La ségrégation est pratiquée dans le domaine de l’éducation en Israël : les élèves arabes et juifs vont dans des établissements primaires et secondaires séparés, sous l’administration du ministère de l’Éducation.

« Ils veulent enseigner à nos enfants que les juifs sont les propriétaires légitimes de cette terre et que nous sommes ici en tant qu’invités, qu’en tant qu’Arabes, ils n’ont pas le droit de vivre sur un pied d’égalité avec les juifs », déplore Jihad Abu Rayya, avocat et activiste politique à Haïfa, dont les enfants devront étudier la loi.

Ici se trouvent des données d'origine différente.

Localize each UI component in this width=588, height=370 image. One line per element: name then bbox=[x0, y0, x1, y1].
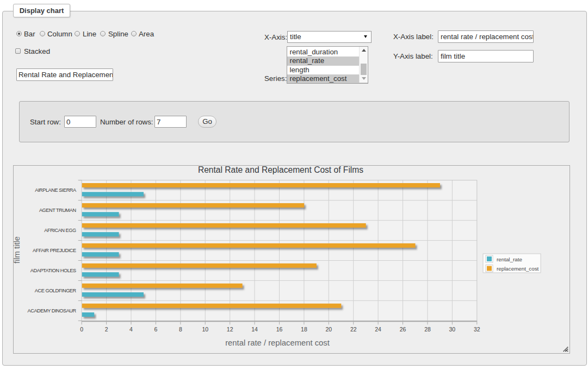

« Imaginez à quel point c’est humiliant pour les élèves arabes d’avoir à apprendre cette information pour réussir leurs examens. C’est ce qu’ils cherchent à faire avec cette loi : nous humilier. »

« Effacement de l’identité »

Israël a adopté la loi sur l’État-nation en juillet 2018. Ce texte inscrit la suprématie juive dans la Constitution en énonçant que « l’exercice du droit à l’autodétermination nationale au sein de l’État d’Israël appartient exclusivement au peuple juif ».

Il affirme également que l’État « considère la colonisation juive comme relevant de l’intérêt national et travaillera à encourager et à promouvoir son établissement et son développement ».

D’autres clauses incluent le déclassement de l’arabe, qui passe de langue officielle à langue disposant d’un « statut spécial », rappellent que seuls les juifs peuvent immigrer et obtenir automatiquement la citoyenneté israélienne et que « le grand Jérusalem unifié est la capitale d’Israël ».

Tandis que la communauté internationale et les Israéliens de gauche ont condamné cette loi, la qualifiant de discriminatoire et de raciste, de nombreux membres de la communauté palestinienne en Israël ont fait valoir qu’elle codifiait simplement des politiques de longue date, analogues à celles de l’apartheid, à l’encontre des citoyens palestiniens du pays.

« C’est le summum de l’humiliation : vous contraindre à mentir en tant qu’élève pour pouvoir commencer votre vie en tant que jeune adulte »

- Jihad Abu Rayya, avocat et parent d’élève

À compter de cette année scolaire, cette loi sera enseignée à tous les lycéens dans le cadre des cours d’éducation civique et sera également un sujet obligatoire des épreuves du baccalauréat israélien que tous les lycéens doivent passer pour pouvoir étudier à l’université.

Selon les éducateurs et les parents, les cours d’éducation civique dispensés dans les écoles israéliennes étaient axés sur la judéité de l’État et de ses institutions avant même que la loi ne soit intégrée au programme.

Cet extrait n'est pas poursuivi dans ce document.